The other day I was turning into the lane to our house when I spotted an unusual bird sitting on a fence post. It was large but fluffy – a ball of white feathers with a few awkwardly sprouting splashes of brown like a cartoon. It had great round eyes filled with curiosity. It then revolved its head 180° and flew off silently.

It was a young tawny owl (pictured), still alarmingly vulnerable but fully fledged and free from the nest.
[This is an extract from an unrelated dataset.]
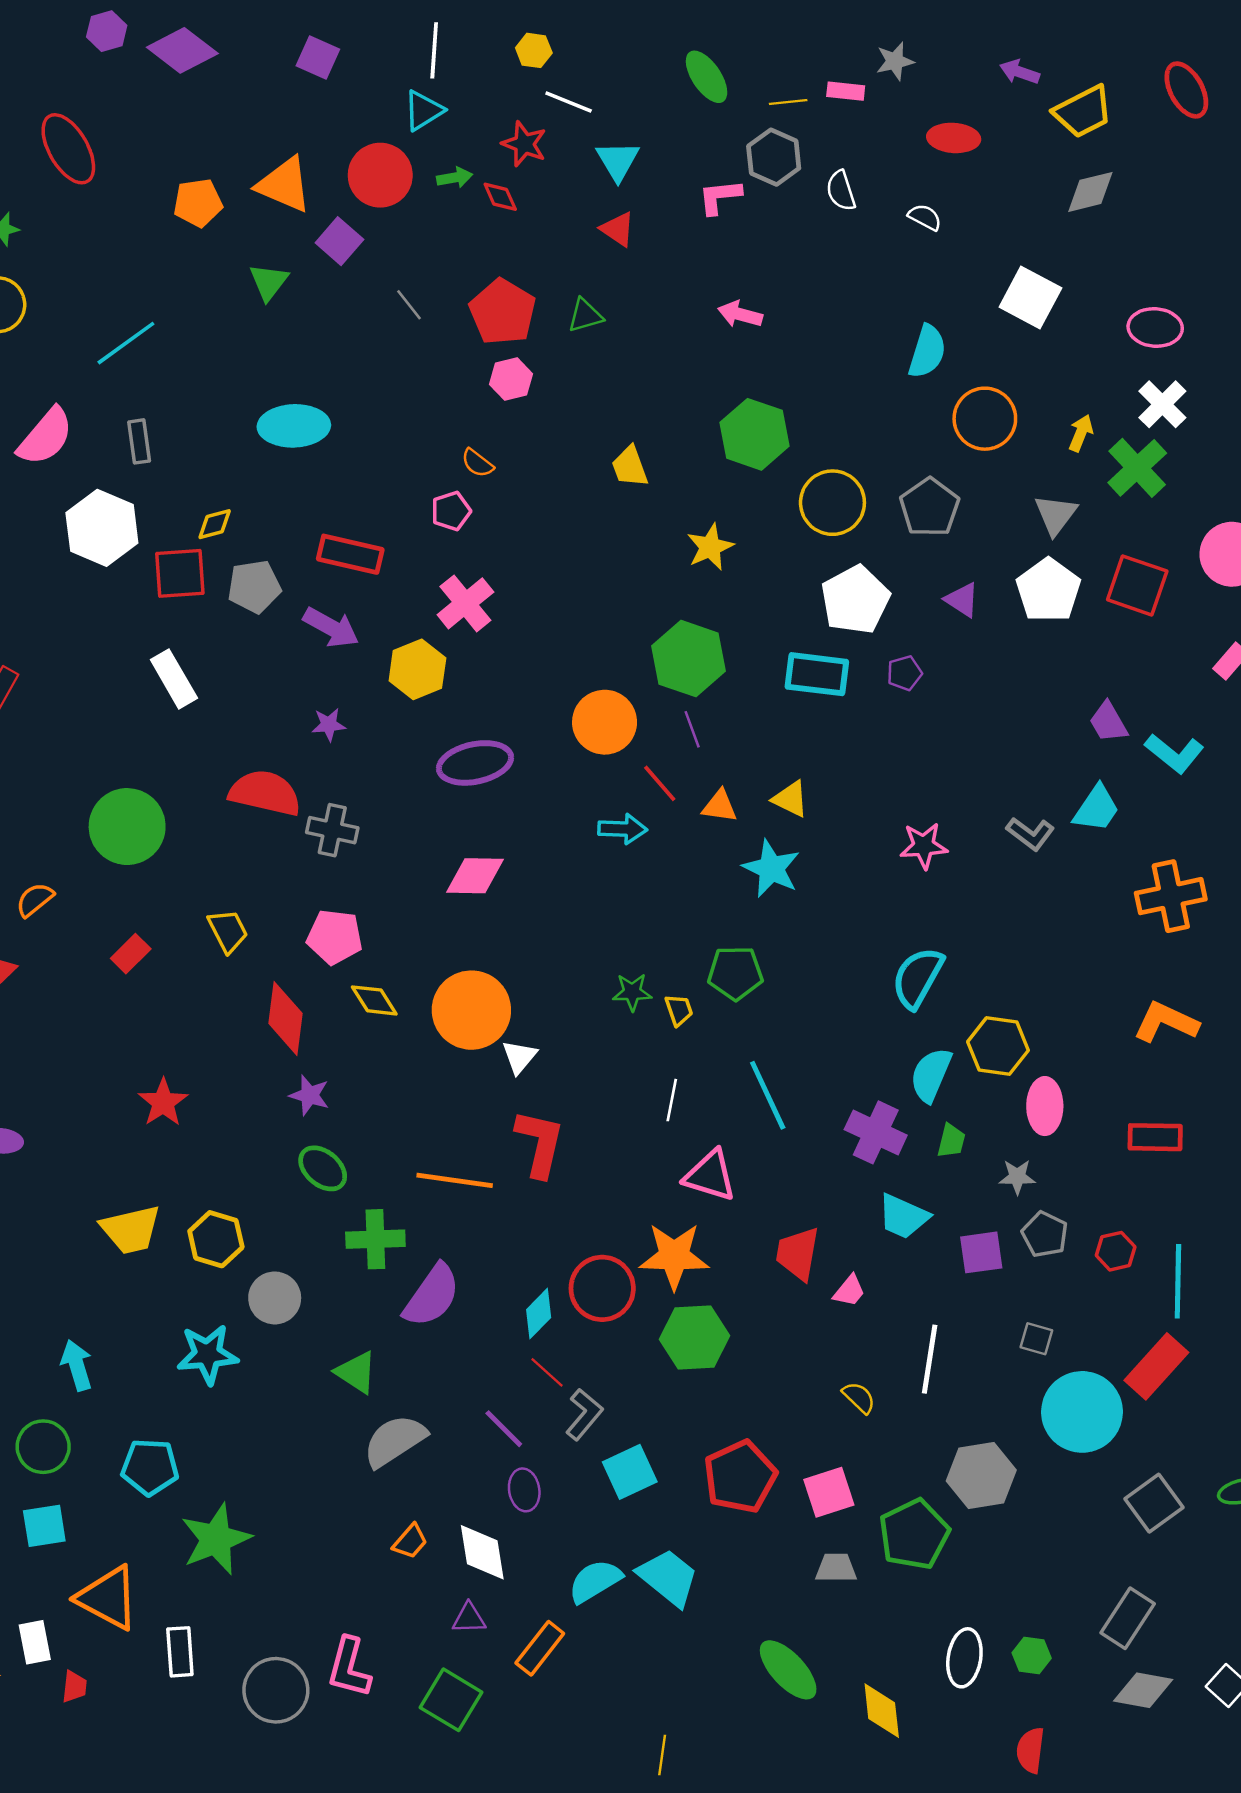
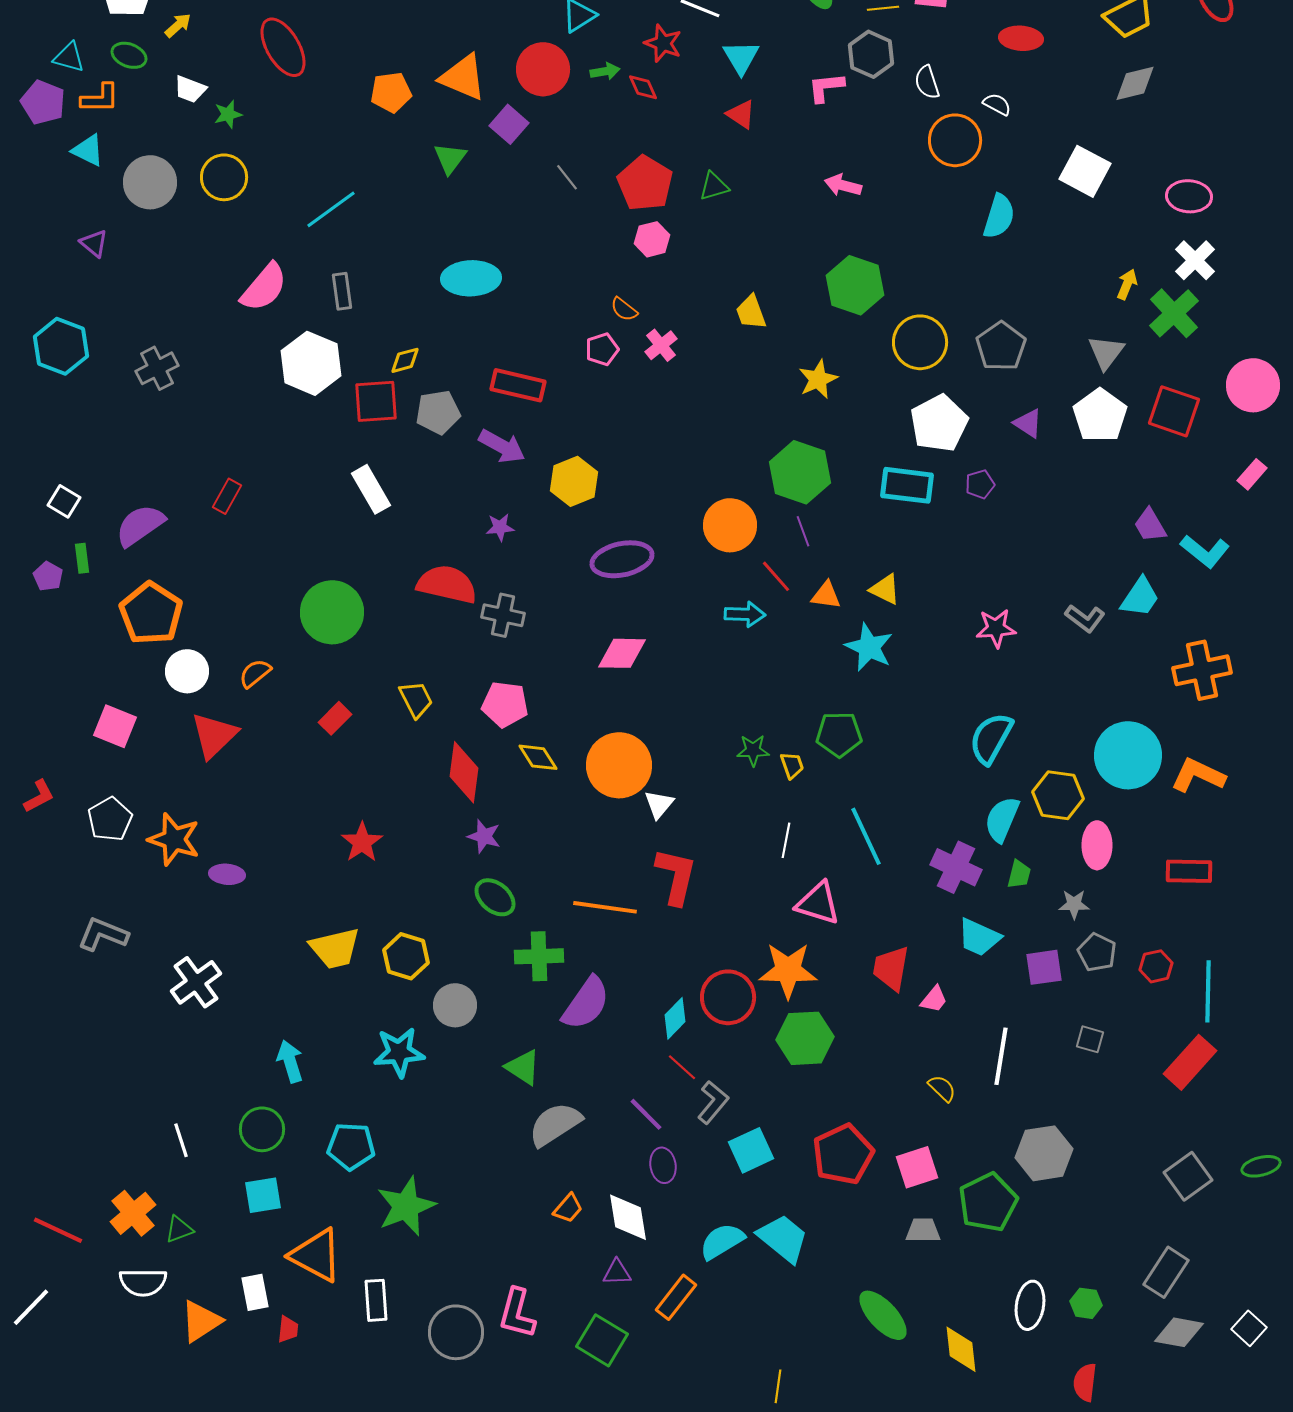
orange circle: (985, 419) -> (955, 140), moved
pink cross: (465, 603) -> (661, 345), moved, size x0.7
cyan circle: (1082, 1412) -> (1128, 755), moved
We do not see them that often because they spend most of the daylight hours camouflage­d against the tree trunks, but there are a lot of owls around us. The garden rings with the calls of tawnies all year but especially from late summer into autumn, when the young leave to find their own territorie­s. But for the rest of summer the young will remain near the nest, learning to hunt and mastering their incredibly dexterous flight.

Some 30 years ago, at our last house, I found a pair of young owls at the base of a large walnut tree. They had clearly fallen from the nest so I took them in and fed them every few hours with mince. But I was quickly advised to return them to where I discovered them as the parents would find and feed them on the ground and in any event, the fledgeling­s might well half-scramble, half-fly back up the tree. They certainly survived – and screeched and hooted loudly outside our bedroom window for hour upon hour that long, hot summer.

When I was at boarding school in the 1960s, the matron adopted a similar young owl and it would sit on her head as she walked round the dormitorie­s, nibbling on her hair. You never forget such things.